Interesting to note that these studio Oscar type movies tend to have significantly higher budgets than the underdog/crowd favorite ones.
Arguable I’ve only compared four films from two Award ceremonies (taking the examples from the Tarantino/Helgeland debate). There are indeed other examples where the crowd favorite emerged as the Best Picture winner. Notably The Godfather in 1973, a tougher win would have been the 48th Academy Awards in which One Flew Over the Cuckoos Nest emerged as Best Picture winner, Dog Day Afternoon was amongst the nominees in this category. The following year Stallone’s Rocky would beat Taxi Driver for Best Picture!
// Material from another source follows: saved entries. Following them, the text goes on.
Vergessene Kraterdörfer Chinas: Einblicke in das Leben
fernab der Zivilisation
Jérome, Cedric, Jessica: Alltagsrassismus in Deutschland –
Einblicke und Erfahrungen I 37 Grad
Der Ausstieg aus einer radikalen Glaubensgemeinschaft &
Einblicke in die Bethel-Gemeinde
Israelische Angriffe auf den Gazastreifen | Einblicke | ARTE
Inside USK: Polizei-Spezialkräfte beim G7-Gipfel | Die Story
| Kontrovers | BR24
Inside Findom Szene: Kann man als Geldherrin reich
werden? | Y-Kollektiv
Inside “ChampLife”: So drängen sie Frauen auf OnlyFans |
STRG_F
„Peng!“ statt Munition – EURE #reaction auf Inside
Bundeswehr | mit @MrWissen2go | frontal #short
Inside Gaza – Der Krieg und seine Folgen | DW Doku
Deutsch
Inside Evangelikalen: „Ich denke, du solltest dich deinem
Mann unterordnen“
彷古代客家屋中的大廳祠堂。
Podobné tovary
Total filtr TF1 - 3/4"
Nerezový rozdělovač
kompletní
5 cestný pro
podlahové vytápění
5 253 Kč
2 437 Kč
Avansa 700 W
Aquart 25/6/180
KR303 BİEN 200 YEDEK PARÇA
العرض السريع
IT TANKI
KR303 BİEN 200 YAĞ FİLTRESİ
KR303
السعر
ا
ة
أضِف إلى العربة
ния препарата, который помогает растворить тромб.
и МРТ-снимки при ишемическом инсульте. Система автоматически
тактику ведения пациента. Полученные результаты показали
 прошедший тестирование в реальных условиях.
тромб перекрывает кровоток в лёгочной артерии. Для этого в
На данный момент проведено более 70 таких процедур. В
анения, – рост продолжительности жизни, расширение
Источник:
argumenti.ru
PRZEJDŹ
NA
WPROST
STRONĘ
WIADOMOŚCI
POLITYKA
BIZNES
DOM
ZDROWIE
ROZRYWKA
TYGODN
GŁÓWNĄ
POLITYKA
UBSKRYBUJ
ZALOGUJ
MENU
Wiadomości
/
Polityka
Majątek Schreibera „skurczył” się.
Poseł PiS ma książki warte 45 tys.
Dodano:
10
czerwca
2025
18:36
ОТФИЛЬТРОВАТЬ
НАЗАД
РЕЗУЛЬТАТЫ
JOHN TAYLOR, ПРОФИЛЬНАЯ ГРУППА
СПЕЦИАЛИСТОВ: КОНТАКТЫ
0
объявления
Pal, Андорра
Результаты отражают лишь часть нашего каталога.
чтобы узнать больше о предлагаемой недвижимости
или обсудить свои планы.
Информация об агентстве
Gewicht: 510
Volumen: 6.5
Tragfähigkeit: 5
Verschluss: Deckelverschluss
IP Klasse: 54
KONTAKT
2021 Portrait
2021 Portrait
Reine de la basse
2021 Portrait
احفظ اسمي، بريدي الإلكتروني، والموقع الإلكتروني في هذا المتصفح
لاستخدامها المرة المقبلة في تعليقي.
So perhaps then there is no diabolical scheme of handpicking “Best” films, maybe it is indeed a random process and dependent on the whims and tastes of the mysterious voters in any given year, I will say this though a film voted as best by the academy is not analogous with the one the general public enjoy the most.
Can There Really Be A Best Film?
Marketing and the celebration of filmmakers by their peers aside, one can raise the question, why bother with awards in the first place? Should there be an award for art? Taking it to the extreme, was there an award for who was the best painter in renaissance Italy? Can we choose between Da Vinci, Michelangelo, and Raphael? Who is the best artist Picasso or Dali? These questions seem nonsensical. Great art is great art there is no “Best”. Art by its very nature defies best and becomes an individual expression in its own right. It deserves to exist and be appreciated just as much as any other work.
The trouble then arises from the nature of filmmaking, for it is both an art form and an industry. Films for the large part are made with the intention of making money and most are funded by investors who expect a healthy return. So the challenge is to strike a balance between the two straddling the line between art and commercial viability.
Ultimately there are benefits of winning an award, particularly an Oscar and here I’m thinking of the up and coming filmmaker like Benh Zeitlin with Beasts of The Southern Wild. Hopefully that award has opened doors for him and made him and his team household names. Quite a feat for a guy who only a couple years before only had two short films under his belt! So what do we do? If we win an award great, use whatever benefit it throws our way, but remember awards do not necessarily mean the “Best Film”.